--- START ---

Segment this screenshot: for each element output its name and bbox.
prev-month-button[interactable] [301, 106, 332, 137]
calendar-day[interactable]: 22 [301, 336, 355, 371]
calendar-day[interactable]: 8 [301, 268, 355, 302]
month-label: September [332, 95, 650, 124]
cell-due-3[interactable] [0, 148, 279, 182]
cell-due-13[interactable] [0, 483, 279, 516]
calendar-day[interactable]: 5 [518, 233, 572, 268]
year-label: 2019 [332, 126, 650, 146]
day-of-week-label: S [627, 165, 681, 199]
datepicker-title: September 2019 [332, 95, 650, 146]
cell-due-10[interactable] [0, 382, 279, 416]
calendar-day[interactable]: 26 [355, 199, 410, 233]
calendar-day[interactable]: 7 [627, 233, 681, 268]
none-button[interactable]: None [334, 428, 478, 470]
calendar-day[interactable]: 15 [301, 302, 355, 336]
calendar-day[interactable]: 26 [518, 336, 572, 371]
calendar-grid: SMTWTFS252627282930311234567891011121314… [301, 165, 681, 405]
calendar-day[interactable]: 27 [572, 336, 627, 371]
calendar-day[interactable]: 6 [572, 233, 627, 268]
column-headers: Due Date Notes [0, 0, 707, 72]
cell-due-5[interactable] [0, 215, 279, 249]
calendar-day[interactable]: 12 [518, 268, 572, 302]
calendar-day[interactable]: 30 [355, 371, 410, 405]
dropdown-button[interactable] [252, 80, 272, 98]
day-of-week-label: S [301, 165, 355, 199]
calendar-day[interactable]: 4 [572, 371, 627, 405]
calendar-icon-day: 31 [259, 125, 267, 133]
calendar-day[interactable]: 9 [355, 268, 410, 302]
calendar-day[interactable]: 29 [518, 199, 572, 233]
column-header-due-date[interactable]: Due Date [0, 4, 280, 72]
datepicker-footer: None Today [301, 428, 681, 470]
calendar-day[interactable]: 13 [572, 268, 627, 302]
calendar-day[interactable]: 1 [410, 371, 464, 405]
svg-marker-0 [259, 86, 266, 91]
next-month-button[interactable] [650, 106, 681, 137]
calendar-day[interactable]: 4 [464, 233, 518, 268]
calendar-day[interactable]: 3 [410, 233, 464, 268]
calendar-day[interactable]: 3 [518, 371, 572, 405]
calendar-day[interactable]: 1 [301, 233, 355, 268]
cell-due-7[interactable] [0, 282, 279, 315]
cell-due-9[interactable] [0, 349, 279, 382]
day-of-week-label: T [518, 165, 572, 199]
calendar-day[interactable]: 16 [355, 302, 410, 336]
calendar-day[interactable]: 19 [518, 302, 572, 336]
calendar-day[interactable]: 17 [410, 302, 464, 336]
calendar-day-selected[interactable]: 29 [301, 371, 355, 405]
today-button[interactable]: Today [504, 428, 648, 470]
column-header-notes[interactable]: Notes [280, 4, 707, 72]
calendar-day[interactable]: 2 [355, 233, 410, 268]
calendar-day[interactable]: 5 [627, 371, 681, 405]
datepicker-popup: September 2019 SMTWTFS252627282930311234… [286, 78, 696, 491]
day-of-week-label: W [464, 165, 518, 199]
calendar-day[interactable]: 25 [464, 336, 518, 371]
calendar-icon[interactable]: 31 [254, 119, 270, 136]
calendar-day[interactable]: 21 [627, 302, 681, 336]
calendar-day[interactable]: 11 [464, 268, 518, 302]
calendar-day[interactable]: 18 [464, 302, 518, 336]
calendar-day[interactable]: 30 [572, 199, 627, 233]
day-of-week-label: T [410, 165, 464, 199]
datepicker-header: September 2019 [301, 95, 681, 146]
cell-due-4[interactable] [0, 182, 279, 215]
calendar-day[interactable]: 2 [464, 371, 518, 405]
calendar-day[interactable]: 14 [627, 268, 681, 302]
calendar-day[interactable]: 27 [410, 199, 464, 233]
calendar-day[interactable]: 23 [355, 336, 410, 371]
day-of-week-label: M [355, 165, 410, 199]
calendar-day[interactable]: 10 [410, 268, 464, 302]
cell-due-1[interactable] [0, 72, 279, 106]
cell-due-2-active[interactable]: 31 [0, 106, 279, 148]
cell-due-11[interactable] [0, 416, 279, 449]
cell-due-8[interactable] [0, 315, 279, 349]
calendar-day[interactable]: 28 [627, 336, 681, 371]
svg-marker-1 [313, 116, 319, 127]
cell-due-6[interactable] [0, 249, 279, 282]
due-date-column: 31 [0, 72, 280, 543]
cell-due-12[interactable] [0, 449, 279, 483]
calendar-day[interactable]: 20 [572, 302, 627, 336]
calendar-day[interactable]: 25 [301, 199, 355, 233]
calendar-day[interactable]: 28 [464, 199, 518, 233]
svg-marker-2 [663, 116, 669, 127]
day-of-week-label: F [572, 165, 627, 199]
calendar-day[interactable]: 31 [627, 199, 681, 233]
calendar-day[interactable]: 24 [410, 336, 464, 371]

--- END ---
--- START ---

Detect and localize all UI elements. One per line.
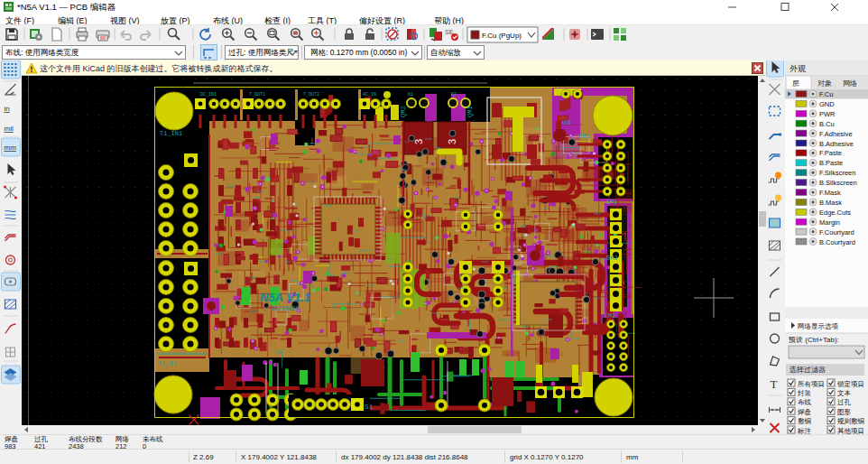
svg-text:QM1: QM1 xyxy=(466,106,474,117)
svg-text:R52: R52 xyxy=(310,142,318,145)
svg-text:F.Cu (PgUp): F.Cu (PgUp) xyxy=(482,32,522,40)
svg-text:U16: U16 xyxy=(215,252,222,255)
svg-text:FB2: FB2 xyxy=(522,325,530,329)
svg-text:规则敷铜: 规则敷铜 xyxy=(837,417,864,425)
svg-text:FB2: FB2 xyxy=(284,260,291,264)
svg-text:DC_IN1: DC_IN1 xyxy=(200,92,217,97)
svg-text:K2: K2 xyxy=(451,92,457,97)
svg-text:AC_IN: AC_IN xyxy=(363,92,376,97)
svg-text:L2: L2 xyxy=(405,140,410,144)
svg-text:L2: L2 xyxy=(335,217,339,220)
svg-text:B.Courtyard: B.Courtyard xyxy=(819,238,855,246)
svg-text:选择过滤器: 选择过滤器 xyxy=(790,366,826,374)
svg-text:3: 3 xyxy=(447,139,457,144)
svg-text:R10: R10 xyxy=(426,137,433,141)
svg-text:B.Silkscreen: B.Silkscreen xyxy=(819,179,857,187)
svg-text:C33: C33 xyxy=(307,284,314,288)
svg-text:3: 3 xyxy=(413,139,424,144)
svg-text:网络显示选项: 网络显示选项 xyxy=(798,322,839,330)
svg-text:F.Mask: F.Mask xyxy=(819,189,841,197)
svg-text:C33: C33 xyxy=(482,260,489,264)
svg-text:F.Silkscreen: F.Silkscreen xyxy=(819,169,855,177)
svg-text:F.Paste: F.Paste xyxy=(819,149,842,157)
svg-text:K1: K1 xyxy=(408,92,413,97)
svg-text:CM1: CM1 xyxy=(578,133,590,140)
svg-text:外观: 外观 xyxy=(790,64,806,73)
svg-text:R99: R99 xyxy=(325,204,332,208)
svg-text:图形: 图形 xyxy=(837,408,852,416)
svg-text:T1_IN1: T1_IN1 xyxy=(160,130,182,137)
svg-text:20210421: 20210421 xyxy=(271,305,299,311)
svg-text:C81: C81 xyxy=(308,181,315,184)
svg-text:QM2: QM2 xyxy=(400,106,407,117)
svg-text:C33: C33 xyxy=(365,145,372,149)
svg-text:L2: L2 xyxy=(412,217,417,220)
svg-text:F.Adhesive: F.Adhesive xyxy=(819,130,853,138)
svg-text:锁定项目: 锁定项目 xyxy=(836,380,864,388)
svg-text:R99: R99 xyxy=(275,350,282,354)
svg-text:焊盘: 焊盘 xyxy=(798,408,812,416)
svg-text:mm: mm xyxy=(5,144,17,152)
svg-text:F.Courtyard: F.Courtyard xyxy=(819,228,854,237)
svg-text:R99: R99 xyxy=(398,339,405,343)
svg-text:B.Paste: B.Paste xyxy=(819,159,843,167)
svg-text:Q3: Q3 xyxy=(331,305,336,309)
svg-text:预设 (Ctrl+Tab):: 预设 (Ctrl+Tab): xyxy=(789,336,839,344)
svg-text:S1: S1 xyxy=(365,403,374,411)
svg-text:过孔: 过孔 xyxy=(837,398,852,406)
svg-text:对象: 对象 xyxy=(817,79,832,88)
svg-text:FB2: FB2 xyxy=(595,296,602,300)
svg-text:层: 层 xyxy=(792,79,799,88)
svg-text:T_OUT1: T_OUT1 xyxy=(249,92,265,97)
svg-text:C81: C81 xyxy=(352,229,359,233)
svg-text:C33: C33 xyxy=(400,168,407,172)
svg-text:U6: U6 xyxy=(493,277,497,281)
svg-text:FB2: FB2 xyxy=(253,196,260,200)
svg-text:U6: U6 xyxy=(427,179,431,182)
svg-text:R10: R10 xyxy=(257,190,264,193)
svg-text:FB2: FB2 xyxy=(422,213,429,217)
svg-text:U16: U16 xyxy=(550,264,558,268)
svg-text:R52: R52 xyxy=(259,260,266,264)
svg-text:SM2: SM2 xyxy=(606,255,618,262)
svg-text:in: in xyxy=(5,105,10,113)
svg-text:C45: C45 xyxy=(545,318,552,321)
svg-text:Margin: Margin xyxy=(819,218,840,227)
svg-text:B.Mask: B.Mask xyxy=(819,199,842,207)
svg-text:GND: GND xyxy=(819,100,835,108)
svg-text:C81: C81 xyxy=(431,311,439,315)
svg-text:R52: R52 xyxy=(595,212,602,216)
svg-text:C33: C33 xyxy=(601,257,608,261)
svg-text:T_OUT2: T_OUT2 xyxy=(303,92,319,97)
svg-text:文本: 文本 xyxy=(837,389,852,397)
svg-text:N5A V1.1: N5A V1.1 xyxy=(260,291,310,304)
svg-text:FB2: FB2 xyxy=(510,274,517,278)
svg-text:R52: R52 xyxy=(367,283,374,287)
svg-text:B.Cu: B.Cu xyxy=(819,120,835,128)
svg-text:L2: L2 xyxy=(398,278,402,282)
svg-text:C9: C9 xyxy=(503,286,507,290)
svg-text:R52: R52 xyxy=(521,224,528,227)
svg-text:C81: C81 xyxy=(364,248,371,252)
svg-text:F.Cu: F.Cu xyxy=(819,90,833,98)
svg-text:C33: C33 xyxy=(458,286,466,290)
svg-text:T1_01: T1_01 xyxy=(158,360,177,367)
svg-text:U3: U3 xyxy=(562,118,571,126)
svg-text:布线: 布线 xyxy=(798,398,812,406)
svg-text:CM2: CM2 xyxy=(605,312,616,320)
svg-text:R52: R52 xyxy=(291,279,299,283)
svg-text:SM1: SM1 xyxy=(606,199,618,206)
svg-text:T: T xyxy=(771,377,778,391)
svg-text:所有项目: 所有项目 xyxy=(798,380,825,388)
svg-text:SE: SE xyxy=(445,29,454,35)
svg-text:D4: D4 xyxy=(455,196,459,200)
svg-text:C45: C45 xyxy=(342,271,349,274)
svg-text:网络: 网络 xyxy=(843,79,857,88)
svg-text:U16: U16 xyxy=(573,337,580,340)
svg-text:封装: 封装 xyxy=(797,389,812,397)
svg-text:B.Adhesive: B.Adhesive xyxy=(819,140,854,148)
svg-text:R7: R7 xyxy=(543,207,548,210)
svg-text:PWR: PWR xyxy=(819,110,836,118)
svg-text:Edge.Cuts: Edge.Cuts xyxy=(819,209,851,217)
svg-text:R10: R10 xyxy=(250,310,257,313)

--- END ---
--- START ---

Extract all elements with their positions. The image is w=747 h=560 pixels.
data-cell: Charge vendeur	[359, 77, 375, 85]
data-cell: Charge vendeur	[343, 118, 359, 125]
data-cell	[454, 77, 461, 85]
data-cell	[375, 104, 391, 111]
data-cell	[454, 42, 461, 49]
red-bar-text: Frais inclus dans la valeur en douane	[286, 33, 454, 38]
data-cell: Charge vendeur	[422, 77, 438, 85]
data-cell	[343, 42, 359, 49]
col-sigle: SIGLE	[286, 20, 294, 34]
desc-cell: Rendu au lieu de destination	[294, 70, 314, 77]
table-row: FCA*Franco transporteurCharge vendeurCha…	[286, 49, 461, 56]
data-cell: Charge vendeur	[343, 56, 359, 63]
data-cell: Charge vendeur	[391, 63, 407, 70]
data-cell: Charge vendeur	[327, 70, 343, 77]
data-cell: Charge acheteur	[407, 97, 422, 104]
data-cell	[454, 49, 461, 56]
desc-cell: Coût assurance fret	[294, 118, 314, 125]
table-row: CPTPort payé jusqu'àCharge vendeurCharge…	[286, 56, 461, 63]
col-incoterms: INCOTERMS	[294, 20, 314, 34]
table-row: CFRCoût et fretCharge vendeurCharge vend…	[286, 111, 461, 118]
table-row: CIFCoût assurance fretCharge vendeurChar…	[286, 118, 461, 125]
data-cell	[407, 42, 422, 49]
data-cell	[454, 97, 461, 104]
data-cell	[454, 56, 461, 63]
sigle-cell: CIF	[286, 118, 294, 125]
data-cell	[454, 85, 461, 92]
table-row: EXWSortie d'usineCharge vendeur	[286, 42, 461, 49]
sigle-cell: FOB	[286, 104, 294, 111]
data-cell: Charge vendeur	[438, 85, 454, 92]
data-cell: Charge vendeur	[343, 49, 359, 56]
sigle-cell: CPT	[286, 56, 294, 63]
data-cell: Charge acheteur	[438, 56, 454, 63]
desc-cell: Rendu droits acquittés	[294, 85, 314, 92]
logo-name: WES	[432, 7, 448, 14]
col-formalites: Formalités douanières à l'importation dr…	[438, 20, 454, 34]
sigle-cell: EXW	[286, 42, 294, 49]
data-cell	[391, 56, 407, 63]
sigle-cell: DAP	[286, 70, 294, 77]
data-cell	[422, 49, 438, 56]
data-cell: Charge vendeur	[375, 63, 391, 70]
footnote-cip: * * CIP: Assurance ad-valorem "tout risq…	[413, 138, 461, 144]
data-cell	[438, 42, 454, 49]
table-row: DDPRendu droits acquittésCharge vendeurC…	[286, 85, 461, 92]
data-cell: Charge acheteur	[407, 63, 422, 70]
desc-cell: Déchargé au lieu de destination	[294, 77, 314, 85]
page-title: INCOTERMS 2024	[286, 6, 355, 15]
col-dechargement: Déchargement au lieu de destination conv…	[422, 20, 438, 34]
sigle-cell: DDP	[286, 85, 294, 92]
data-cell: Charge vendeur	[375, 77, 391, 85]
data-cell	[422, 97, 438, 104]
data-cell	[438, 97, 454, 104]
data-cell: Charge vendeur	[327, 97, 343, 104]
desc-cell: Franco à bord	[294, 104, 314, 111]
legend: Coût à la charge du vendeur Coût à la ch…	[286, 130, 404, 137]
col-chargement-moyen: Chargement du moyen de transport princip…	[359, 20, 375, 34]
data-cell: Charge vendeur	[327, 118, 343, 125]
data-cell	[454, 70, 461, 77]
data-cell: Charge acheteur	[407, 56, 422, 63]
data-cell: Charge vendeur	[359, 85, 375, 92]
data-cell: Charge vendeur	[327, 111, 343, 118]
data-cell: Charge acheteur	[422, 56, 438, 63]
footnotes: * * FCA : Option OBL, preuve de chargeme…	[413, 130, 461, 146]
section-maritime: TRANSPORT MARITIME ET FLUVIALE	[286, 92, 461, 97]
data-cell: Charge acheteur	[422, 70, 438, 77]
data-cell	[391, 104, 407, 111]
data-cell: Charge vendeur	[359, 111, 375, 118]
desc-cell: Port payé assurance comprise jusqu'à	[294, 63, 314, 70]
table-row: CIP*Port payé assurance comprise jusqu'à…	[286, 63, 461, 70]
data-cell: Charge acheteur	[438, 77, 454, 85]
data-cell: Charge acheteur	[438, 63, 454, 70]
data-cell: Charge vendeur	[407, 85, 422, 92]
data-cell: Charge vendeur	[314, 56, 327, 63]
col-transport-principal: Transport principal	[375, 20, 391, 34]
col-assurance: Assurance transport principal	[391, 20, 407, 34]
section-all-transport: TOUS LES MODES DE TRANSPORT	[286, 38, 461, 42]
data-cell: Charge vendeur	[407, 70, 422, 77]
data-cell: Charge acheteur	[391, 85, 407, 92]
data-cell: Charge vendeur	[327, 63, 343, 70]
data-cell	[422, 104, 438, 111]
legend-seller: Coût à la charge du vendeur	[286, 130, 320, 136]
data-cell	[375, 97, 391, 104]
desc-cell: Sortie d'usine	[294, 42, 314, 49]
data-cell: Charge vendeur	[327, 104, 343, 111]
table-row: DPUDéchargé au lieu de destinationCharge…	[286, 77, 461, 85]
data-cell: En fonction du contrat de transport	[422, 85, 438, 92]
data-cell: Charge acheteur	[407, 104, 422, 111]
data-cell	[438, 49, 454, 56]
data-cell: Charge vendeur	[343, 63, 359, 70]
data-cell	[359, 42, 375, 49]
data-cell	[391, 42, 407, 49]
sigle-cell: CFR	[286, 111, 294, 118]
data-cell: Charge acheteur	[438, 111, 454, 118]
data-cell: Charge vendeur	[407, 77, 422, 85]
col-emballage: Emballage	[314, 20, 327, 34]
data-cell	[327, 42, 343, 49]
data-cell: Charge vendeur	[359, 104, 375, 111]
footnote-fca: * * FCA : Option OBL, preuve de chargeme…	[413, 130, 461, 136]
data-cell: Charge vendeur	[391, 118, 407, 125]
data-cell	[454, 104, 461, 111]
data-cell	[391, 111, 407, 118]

--- END ---

### [Instructions to follow]
Collect every line with the string "preuve" from the records, and copy each.

### [Result of this task]
footnotes: * * FCA : Option OBL, preuve de chargeme…	[413, 130, 461, 146]
footnote-fca: * * FCA : Option OBL, preuve de chargeme…	[413, 130, 461, 136]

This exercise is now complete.